C’est une maladie dont on parle peu dans les médias. Est-ce parce qu’elle ne frappe que les musiciens? Même si la durée des souffrances est brève, celle-ci est réelle et peut frapper plusieurs fois par semaine la même victime, jusqu’à la laisser à bout de nerfs. Comment, vous ne connaissiez pas cette infirmité, cette disgrâce, ce mal térébrant qu’on appelle la maladie du chewing-gum?
Le virus, quel virus?
Décrivons-le maintenant. Le chewing-gum est généralement classé dans la famille des pathogènes de ce que l’on appelle les « one finger music », ce qui, comme son nom l’indique, regroupe toutes ces mélodies ultra simples, comme une cellule élémentaire, et qui peuvent se jouer à un doigt.
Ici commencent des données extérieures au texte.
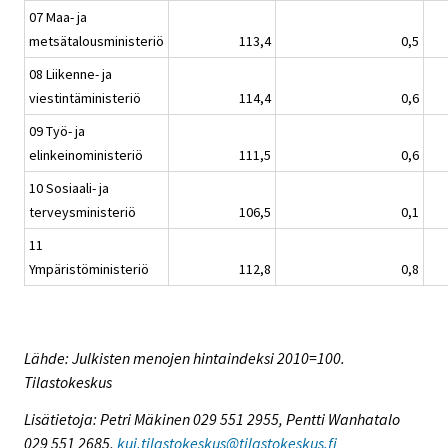
07 Maa- ja
metsätalousministeriö
113,4
0,5
08 Liikenne- ja
viestintäministeriö
114,4
0,6
09 Työ- ja
elinkeinoministeriö
111,5
0,6
10 Sosiaali- ja
terveysministeriö
106,5
0,1
11
Ympäristöministeriö
112,8
0,8
Lähde: Julkisten menojen hintaindeksi 2010=100.
Tilastokeskus
Lisätietoja: Petri Mäkinen 029 551 2955, Pentti Wanhatalo
029 551 2685,
kui.tilastokeskus@tilastokeskus.fi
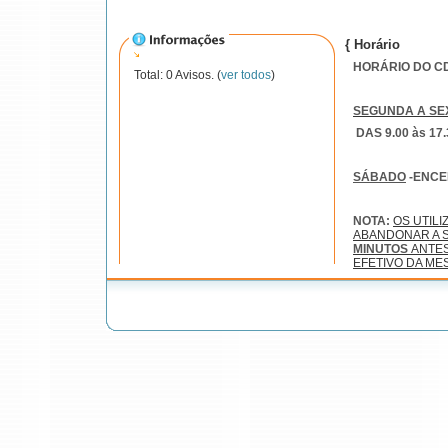
{ Horário
HORÁRIO DO CDI
Total: 0 Avisos. (
ver todos
)
SEGUNDA A SE
DAS 9.00 às 17.
SÁBADO
-ENC
NOTA:
OS UTIL
ABANDONAR A S
MINUTOS
ANTE
EFETIVO DA ME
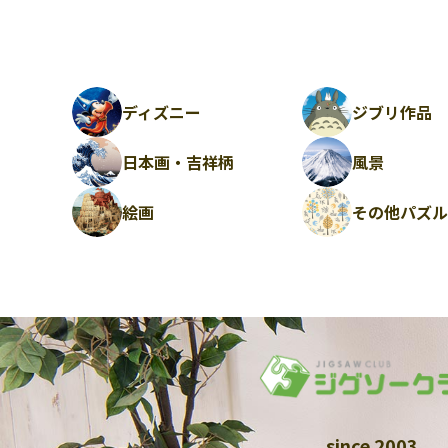
ディズニー
ジブリ作品
日本画・吉祥柄
風景
絵画
その他パズ
since 2003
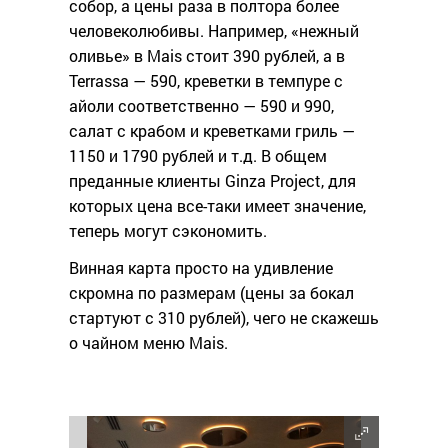
собор, а цены раза в полтора более
человеколюбивы. Например, «нежный
оливье» в Mais стоит 390 рублей, а в
Terrassa — 590, креветки в темпуре с
айоли соответственно — 590 и 990,
салат с крабом и креветками гриль —
1150 и 1790 рублей и т.д. В общем
преданные клиенты Ginza Project, для
которых цена все-таки имеет значение,
теперь могут сэкономить.
Винная карта просто на удивление
скромна по размерам (цены за бокал
стартуют с 310 рублей), чего не скажешь
о чайном меню Mais.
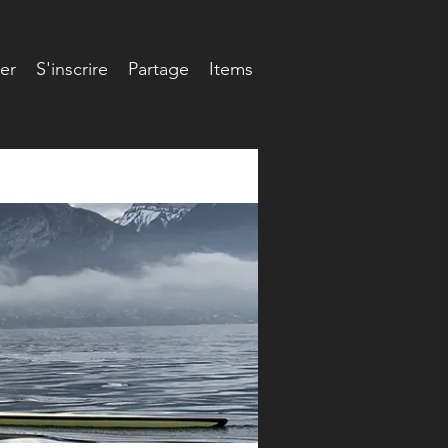
er
S'inscrire
Partage
Items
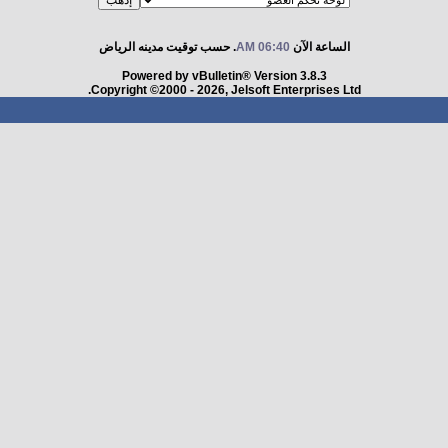
الساعة الآن
06:40 AM
. حسب توقيت مدينه الرياض
Powered by vBulletin® Version 3.8.3
Copyright ©2000 - 2026, Jelsoft Enterprises Ltd.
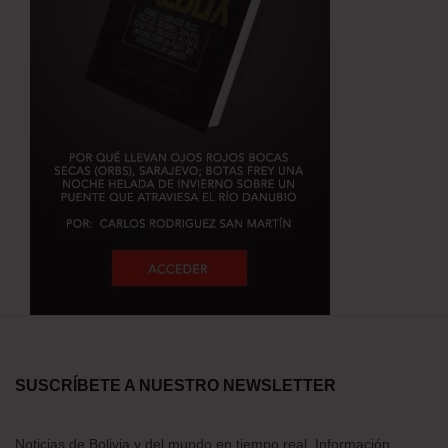
SUSCRÍBETE A NUESTRO NEWSLETTER
Noticias de Bolivia y del mundo en tiempo real. Información,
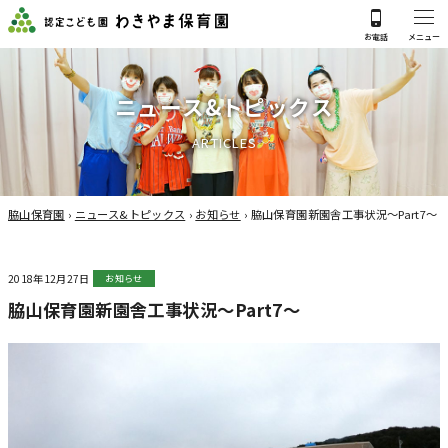
ニ
ュ
ー
ス
&
ト
ピ
ッ
ク
ス
A
R
T
I
C
L
E
S
脇山保育園
›
ニュース&トピックス
›
お知らせ
›
脇山保育園新園舎工事状況～Part7～
2018年12月27日
お知らせ
脇山保育園新園舎工事状況～Part7～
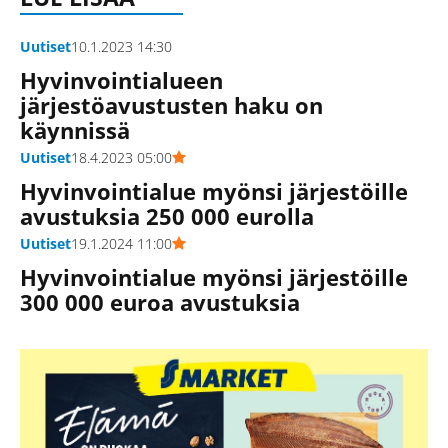
Uutiset
10.1.2023 14:30
Hyvinvointialueen
järjestöavustusten haku on
käynnissä
Uutiset
18.4.2023 05:00
Hyvinvointialue myönsi järjestöille
avustuksia 250 000 eurolla
Uutiset
19.1.2024 11:00
Hyvinvointialue myönsi järjestöille
300 000 euroa avustuksia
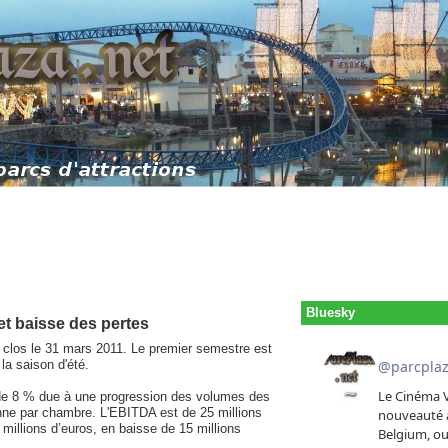
Bluesky
et baisse des pertes
, clos le 31 mars 2011. Le premier semestre est
la saison d'été.
se de 8 % due à une progression des volumes des
enne par chambre. L'EBITDA est de 25 millions
 millions d’euros, en baisse de 15 millions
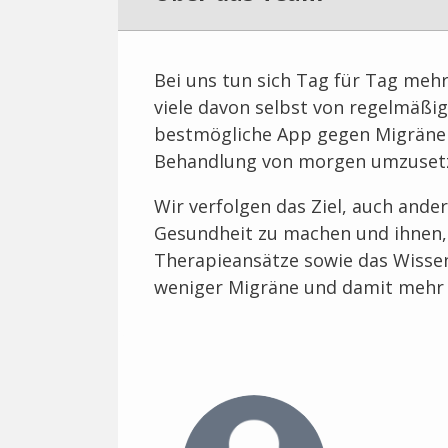
Bei uns tun sich Tag für Tag meh
viele davon selbst von regelmäßi
bestmögliche App gegen Migräne 
Behandlung von morgen umzuset
Wir verfolgen das Ziel, auch ande
Gesundheit zu machen und ihnen,
Therapieansätze sowie das Wissen
weniger Migräne und damit mehr L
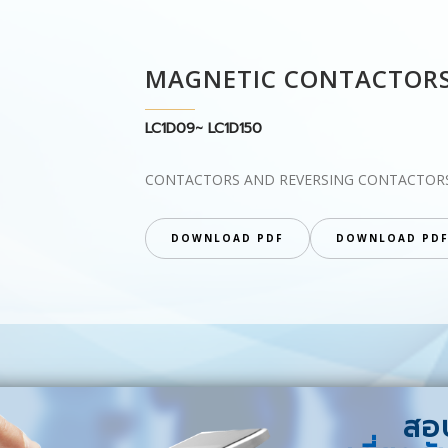
MAGNETIC CONTACTOR
LC1D09~ LC1D150
CONTACTORS AND REVERSING CONTACTOR
DOWNLOAD PDF
DOWNLOAD PD
สอบ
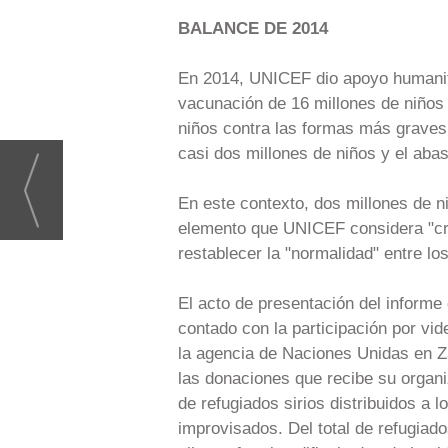
BALANCE DE 2014
En 2014, UNICEF dio apoyo humanita
vacunación de 16 millones de niños 
niños contra las formas más graves 
casi dos millones de niños y el aba
En este contexto, dos millones de n
elemento que UNICEF considera "cr
restablecer la "normalidad" entre lo
El acto de presentación del inform
contado con la participación por vid
la agencia de Naciones Unidas en Za
las donaciones que recibe su organi
de refugiados sirios distribuidos 
improvisados. Del total de refugiado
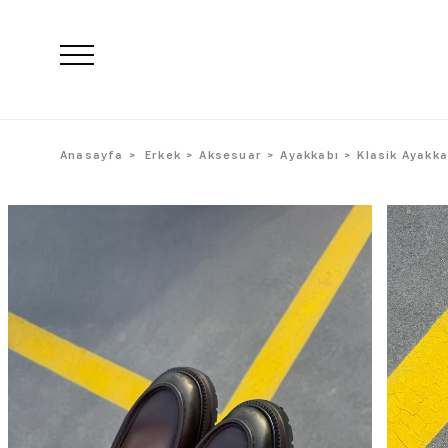
Anasayfa
Erkek
Aksesuar
Ayakkabı
Klasik Ayakka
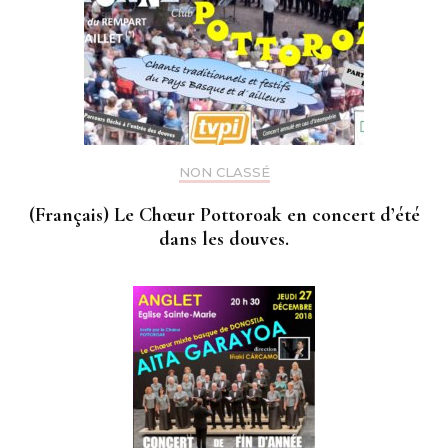
NON CLASSÉ
(Français) Le Chœur Pottoroak en concert d’été
dans les douves.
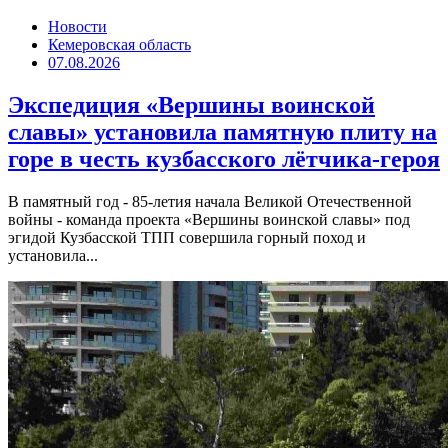
Новости
Кемеровская область
07.08.2026
Экспедиция «Вершины воинской
славы» установила памятную плиту на
горе в честь кузбасского лётчика-героя
В памятный год - 85-летия начала Великой Отечественной
войны - команда проекта «Вершины воинской славы» под
эгидой Кузбасской ТПП совершила горный поход и
установила...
Ces mélodies, appelées chewing-gum ont le pouvoir, dès que l’oreille d’un musicien passe à ses côtés, d’entrer dans le conduit auditif du mélomane pour s’y installer jusqu’à troubler et effacer toutes les mélodies subtiles qui pouvaient s’y trouver.
La danse des canards
Une infection
Penchons-nous, maintenant que nous savons de quel virus nous parlons, sur ce groupe des victimes particulièrement exposées et sensibles à ces chewing-gums: les musiciens.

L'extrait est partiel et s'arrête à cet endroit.